> **Records**
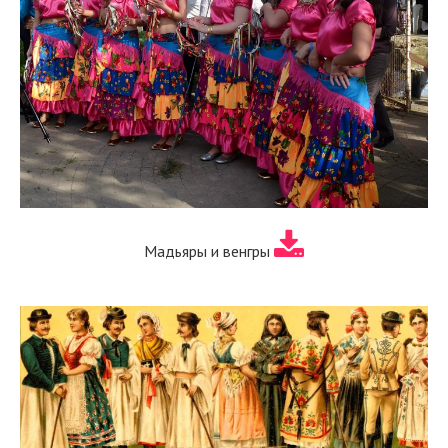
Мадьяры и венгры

* * *

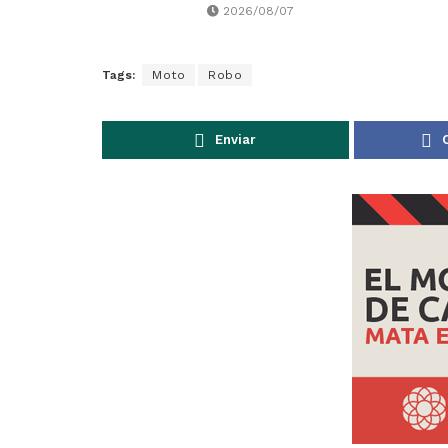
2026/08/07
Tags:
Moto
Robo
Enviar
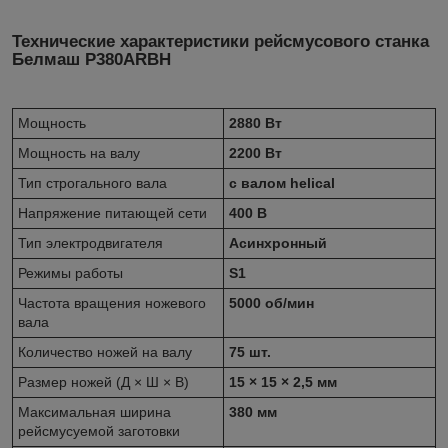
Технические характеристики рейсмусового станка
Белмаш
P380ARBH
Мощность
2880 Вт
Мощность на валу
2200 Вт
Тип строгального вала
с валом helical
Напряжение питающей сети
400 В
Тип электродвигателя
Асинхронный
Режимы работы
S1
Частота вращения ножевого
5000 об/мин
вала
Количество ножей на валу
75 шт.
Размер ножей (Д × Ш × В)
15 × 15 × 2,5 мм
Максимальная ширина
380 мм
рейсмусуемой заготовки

==

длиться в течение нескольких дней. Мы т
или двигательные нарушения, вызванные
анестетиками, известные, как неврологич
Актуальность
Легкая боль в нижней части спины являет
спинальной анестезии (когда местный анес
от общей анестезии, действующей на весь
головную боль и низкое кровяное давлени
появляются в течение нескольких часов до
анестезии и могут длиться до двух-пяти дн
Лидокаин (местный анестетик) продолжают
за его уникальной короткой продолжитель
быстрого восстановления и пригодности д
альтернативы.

> **Exercise aim**
Copy out all lines from the records where the word "нескольких" appears.

> **Solution for this exercise**
длиться в течение нескольких дней. Мы т
появляются в течение нескольких часов до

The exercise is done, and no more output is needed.